46 I conclude that as at 11 March 2005, Harbourside had failed to demonstrate that Manly Cove had retailing skills which were not inferior to its own.
Improper motive, good faith and unconscionable conduct
47 Mr R.G. McHugh SC, who appears with Ms Richardson of Counsel for TMG, submits that if it is found as a fact that the retailing skills of Manly Cove were inferior to those of Harbourside, the refusal of consent by TMG was justified under s 39(1)(b) RLA and that is an end of Harbourside’s claim in respect of consent to the assignment to Manly Cove.
48 Mr Lever responds that refusal of consent, even though it could be justified under s 39(1)(b), must nevertheless be “in good faith”: if such consent is refused other than in good faith, the lessor has engaged in unconscionable conduct in contravention of s 62B(1) RLA, affording a right of damages under s 72AA RLA.
49 I put to one side for the moment the question whether the Supreme Court, rather than the Administrative Decisions Tribunal, has jurisdiction to entertain a claim under s 72AA RLA.
50 Section 62B(3)(k) relevantly provides that in determining whether a lessor has, in connection with a retail shop lease, engaged in unconscionable conduct, the Tribunal may have regard to the extent to which the lessor has “acted in good faith”.
51 I have found that Manly Cove’s retailing skills as at 11 March 2005 were inferior to those of Harbourside. However, TMG could have decided not to exercise its right to refuse consent under s 39(1)(b): it could have decided to take the chance that Mr Comparot-Belin’s experiences and skills as a businessman and his background in food and wine would enable him at least to equal the success of Harbourside in operating the restaurant. Mr Lever submits that TMG’s decision to exercise its right to refuse consent was actuated, in fact, by malice towards Harbourside and its solicitor and by a desire to secure a “first class operator” – a tenant of its own choosing.
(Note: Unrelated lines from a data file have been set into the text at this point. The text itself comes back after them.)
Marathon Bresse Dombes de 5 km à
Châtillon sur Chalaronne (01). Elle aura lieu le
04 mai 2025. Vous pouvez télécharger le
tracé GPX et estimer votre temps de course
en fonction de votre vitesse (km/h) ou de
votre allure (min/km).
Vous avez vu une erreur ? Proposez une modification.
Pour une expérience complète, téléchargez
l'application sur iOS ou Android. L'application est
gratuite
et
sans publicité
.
52 A power conferred by contract or statute, exercise of which may cause detriment to another, must be exercised in furtherance of the purpose for which the power was conferred, and not arbitrarily or capriciously. That principle has long been one upon which Courts of Equity have interfered with the exercise of contractual rights under the rubric “unconscionable conduct”: see e.g. Godfrey Constructions Pty Ltd v Kanangra Park Pty Ltd (1972) 128 CLR 529, at 549 per Stephen J; Pierce Bell Sales Pty Ltd v Frazer (1973) 130 CLR 575, at 587 per Barwick CJ; Alcatel Australia Ltd v Scarcella (1998) 44 NSWLR 349, at 368 per Sheller JA. The same principle, applied in the same way, has recently been re-labelled “the duty to act in good faith”, which is implied by law in contracts: see e.g. Renard Constructions (ME) Pty Ltd v Minister for Public Works (1992) 26 NSWLR 234, at 263-264 per Priestley JA; Hughes Aircraft Systems International v Airservices Australia (1997) 146 ALR 1, at 37; Alcatel (supra) at 369.
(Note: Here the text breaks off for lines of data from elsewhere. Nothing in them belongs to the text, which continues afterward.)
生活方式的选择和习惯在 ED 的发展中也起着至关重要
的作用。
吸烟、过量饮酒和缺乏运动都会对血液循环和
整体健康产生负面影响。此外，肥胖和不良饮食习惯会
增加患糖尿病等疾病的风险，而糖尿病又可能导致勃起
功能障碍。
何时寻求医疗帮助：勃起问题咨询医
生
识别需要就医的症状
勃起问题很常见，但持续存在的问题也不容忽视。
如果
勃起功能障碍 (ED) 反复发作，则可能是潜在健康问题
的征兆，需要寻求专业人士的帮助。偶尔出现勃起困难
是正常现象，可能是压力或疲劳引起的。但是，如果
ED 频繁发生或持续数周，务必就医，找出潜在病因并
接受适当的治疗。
53 The concept of “unconscionable conduct”, including the duty to act in good faith, has been taken into consumer protection law and finds expression in legislation such as s 51AA(1) and s 51AC(1) and (3)(k) Trade Practices Act 1974 (Cth). However, unconscionable conduct for the purposes of this legislation is not limited to conduct which would move Equity to intervene: see Australian Competition and Consumer Commission v Simply No-Knead (Franchising) Pty Ltd [2000] FCA 1365; (2000) 104 FCR 253. Unconscionable conduct, including the duty of good faith, in exercising a power conferred under a lease clearly has the same content in s 62B(1) in the Retail Leases Act as it does in the Trade Practices Act.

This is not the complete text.